Start of Block

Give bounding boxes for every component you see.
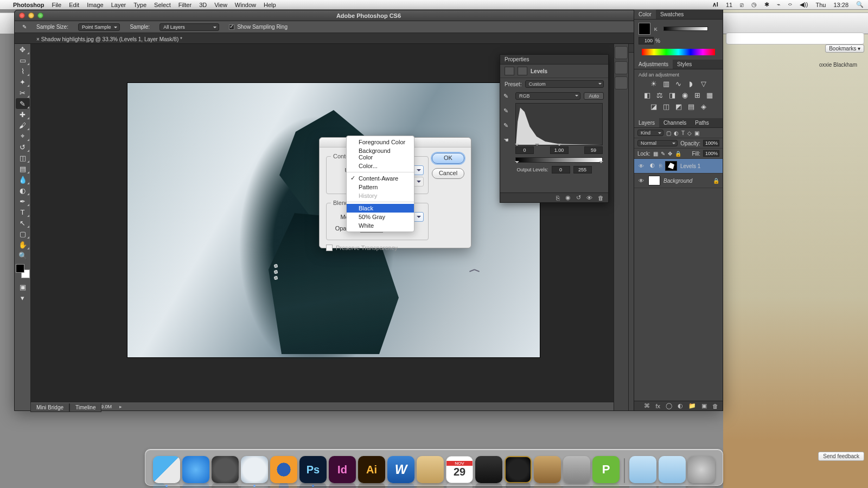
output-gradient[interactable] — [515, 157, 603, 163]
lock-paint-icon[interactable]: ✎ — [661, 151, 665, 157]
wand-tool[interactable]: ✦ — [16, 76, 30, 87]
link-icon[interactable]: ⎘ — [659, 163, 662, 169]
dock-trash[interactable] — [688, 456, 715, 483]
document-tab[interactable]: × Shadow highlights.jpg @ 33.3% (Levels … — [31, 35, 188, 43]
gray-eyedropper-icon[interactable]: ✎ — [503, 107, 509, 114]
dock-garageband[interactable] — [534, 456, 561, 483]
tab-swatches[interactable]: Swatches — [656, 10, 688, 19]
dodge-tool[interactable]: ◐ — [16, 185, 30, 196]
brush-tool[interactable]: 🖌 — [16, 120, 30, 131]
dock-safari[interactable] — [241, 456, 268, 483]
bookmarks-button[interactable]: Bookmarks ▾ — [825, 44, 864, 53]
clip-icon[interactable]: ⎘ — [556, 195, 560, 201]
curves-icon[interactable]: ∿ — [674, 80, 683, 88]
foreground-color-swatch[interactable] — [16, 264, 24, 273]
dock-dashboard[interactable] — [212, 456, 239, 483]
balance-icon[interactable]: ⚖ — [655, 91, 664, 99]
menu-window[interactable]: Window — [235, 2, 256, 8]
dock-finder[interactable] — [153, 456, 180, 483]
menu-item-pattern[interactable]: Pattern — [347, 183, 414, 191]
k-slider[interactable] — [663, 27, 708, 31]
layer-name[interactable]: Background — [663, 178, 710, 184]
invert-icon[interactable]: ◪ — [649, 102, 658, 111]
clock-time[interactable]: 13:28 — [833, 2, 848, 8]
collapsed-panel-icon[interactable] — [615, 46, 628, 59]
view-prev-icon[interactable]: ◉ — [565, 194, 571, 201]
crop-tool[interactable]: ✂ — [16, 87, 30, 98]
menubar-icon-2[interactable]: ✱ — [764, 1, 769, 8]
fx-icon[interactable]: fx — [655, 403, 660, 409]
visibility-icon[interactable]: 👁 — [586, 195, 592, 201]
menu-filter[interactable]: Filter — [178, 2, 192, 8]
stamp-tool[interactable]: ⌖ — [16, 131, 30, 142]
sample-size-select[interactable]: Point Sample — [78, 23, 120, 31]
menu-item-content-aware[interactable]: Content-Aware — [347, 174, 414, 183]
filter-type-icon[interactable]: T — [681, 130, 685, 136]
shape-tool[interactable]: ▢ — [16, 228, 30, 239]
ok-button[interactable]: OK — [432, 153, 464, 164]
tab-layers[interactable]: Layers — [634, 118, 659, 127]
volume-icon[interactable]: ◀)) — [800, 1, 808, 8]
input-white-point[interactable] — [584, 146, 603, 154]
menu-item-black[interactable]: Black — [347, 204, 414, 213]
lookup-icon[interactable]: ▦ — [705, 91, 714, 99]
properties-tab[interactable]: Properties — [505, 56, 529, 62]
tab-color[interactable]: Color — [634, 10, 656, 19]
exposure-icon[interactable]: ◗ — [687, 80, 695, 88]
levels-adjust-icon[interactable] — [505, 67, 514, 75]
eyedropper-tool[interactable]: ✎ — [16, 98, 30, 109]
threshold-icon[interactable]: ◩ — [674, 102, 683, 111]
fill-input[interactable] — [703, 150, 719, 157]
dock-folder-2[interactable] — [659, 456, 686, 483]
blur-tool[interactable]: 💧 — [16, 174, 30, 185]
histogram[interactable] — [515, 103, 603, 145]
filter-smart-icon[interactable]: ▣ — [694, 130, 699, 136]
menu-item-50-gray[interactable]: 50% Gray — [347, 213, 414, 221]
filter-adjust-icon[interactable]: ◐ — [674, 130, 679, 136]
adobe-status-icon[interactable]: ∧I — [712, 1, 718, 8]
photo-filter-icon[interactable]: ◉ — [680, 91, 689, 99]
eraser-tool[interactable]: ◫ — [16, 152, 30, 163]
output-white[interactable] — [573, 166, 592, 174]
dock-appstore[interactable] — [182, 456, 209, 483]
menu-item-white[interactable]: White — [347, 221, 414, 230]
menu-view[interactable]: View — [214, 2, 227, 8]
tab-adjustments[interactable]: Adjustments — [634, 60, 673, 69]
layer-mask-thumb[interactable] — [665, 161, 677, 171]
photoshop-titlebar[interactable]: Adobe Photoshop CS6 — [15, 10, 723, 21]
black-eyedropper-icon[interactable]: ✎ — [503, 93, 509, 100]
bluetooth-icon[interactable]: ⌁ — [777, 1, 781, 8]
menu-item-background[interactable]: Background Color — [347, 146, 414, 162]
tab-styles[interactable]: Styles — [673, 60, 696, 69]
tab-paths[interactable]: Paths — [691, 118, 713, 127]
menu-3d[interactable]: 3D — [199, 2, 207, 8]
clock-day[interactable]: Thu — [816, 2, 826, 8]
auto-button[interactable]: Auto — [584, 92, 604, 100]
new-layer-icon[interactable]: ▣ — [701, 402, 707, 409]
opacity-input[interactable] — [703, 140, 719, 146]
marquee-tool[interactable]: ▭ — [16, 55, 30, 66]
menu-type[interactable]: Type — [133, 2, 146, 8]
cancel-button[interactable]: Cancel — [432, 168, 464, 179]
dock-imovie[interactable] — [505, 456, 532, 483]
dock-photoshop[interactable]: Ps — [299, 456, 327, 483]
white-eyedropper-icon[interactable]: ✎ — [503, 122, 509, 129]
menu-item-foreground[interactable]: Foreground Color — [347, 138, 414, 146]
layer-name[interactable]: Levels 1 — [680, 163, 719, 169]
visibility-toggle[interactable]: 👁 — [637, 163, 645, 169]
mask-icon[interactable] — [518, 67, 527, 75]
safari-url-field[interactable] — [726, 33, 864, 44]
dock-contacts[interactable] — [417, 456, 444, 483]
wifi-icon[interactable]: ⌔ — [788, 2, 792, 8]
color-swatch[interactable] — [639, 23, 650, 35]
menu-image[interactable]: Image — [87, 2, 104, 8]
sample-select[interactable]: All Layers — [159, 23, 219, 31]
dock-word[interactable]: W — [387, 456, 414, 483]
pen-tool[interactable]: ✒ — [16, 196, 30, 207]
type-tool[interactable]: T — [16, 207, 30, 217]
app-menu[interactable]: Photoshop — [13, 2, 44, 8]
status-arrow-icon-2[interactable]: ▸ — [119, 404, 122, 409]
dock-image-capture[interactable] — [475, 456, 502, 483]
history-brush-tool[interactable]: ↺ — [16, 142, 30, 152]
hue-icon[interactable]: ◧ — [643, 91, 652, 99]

End of Block
Start of Block

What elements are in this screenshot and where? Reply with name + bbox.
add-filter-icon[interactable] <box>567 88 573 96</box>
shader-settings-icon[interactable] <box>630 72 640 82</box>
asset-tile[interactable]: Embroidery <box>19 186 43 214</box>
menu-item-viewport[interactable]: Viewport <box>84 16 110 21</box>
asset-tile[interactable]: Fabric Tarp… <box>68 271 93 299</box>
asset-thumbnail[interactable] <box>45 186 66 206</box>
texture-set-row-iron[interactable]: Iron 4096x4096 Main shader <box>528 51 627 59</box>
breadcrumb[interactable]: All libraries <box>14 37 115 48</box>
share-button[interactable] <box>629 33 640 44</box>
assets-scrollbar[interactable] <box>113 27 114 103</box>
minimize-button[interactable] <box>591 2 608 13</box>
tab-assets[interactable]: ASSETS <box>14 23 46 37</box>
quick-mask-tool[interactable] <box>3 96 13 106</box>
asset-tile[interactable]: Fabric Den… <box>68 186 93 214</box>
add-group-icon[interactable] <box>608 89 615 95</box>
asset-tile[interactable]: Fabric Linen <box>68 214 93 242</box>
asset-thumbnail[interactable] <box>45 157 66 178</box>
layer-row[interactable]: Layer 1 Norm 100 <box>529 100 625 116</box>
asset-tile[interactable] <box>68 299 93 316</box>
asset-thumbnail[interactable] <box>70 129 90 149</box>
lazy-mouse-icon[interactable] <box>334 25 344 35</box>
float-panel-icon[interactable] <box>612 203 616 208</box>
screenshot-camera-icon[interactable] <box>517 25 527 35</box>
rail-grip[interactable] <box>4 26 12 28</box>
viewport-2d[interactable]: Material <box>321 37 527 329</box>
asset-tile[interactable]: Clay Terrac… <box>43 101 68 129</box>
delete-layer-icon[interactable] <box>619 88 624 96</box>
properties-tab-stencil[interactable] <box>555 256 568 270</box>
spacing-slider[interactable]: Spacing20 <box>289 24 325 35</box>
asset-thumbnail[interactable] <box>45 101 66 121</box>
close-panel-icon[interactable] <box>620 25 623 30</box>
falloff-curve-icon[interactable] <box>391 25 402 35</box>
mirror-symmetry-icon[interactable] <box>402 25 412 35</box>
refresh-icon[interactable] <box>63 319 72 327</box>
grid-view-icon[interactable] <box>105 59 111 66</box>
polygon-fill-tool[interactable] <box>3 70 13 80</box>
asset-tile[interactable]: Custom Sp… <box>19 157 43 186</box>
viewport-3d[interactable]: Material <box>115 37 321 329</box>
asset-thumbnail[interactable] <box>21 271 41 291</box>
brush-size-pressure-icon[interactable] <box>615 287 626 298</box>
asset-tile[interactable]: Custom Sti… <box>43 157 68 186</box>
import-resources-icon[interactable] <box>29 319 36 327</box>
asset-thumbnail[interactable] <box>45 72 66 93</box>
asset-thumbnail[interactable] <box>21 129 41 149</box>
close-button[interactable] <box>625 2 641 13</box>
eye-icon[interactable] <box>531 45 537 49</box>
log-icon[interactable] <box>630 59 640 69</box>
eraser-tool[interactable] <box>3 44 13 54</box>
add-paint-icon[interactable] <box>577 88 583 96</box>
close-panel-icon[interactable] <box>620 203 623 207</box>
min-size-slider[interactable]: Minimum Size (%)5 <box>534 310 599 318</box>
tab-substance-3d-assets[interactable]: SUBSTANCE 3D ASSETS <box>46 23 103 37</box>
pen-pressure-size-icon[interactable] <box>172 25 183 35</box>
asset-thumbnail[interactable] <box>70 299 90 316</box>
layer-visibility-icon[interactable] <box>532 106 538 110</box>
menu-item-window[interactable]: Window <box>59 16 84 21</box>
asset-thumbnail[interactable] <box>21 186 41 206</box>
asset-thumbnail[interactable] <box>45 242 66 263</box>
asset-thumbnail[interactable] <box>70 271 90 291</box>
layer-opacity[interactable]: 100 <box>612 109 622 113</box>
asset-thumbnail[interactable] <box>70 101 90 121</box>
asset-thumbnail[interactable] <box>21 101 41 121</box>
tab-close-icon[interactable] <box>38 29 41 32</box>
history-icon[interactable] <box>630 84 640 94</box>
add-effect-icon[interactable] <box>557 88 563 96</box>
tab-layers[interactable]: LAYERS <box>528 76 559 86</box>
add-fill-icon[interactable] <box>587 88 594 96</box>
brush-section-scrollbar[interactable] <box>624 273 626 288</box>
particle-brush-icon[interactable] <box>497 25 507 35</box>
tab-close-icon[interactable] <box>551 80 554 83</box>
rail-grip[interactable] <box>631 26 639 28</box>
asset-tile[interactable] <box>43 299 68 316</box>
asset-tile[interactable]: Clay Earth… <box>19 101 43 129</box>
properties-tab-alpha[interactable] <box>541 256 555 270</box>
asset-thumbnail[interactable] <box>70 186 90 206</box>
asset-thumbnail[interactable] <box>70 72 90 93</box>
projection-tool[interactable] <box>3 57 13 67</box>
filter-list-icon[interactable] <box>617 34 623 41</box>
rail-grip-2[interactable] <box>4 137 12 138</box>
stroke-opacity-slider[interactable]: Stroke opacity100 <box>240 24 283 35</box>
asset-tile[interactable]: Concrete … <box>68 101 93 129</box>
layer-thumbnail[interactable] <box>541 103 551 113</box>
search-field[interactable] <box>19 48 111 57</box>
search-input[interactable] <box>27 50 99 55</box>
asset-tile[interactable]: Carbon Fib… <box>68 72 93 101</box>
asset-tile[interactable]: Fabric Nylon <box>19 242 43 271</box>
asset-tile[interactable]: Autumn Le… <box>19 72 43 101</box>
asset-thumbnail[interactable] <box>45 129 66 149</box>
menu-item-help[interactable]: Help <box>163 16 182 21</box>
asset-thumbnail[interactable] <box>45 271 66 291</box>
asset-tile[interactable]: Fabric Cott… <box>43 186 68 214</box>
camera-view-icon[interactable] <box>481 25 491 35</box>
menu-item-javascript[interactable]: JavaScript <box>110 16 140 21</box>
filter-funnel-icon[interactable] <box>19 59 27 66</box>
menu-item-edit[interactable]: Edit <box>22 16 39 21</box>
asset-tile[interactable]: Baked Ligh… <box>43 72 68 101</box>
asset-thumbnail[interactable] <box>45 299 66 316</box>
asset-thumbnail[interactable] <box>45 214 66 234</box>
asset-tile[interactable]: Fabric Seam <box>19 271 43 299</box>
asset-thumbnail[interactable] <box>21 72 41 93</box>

End of Block

Using the listing above, pick out each line that contains the word "field", then copy it.

safari-url-field[interactable] — [726, 33, 864, 44]
search-field[interactable] <box>19 48 111 57</box>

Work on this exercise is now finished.